Se dal tronco nasce la fiamma, e non potrìa la fiamma chiarificata ancor dare un'idea dell'anima immortal? E non si vede splender l'or tra le viscere del piombo? Con questa essenza io renderei la bestia atta molto a sentir e un poco ancora a giudicar, ma non di più, né sempre questo giudizio in lei, come dimostra la più dotta bertuccia, è a fil di piombo.

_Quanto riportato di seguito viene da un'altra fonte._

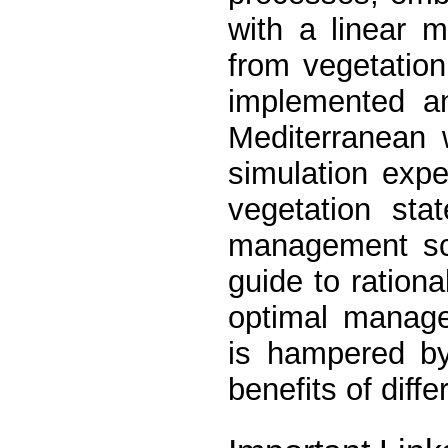
with a linear m
from vegetation
implemented an
Mediterranean 
simulation exp
vegetation sta
management sc
guide to ration
optimal manage
is hampered by
benefits of diffe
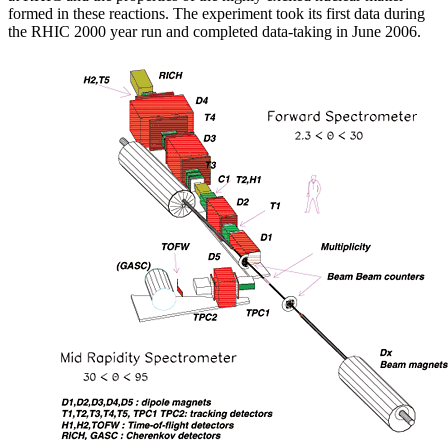
formed in these reactions. The experiment took its first data during
the RHIC 2000 year run and completed data-taking in June 2006.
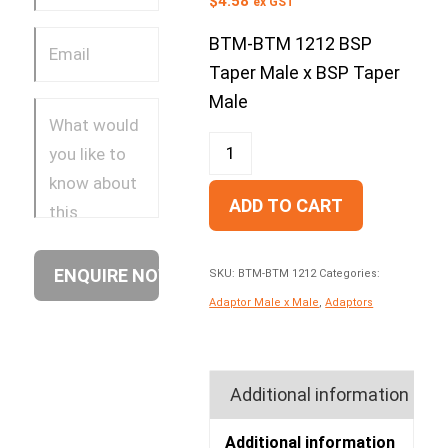
$
4.58
ex GST
BTM-BTM 1212 BSP
Taper Male x BSP Taper
Male
ADD TO CART
SKU:
BTM-BTM 1212
Categories:
Adaptor Male x Male
,
Adaptors
Additional information
Additional information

All'Uomo, all'Uomo solo io la potente forza darei che da ragion deriva, due volte assai preziosa ove la guardi sotto duplice aspetto.

Èvvi nell'Uomo un'anima comune a tutti quanti sian pazzi o savi, sian fanciulli o vecchi, tutti animali graziosi e benigni che con tal nome son ospiti in terra.

Ed èvvi una seconda anima santa nata a crear l'angelica farfalla, un divino tesor che Dio dispensa con parsimonia e che ci porta in cielo tra le sfere rotanti.

Entra e si snoda senz'angustie quest'anima nei corpi, e per quanto principio abbia nel tempo, eterna vive, e non mi sembra assurdo.

Fin che questa del ciel candida figlia danza nel corpo tenerello, è lume che poco spande di sua luce intorno; ma quando è la ragion forte al giudizio, entra questo divin raggio di mente per l'universo e la materia penetra, che sempre involgerà l'altra più rude anima sensual serva a natura.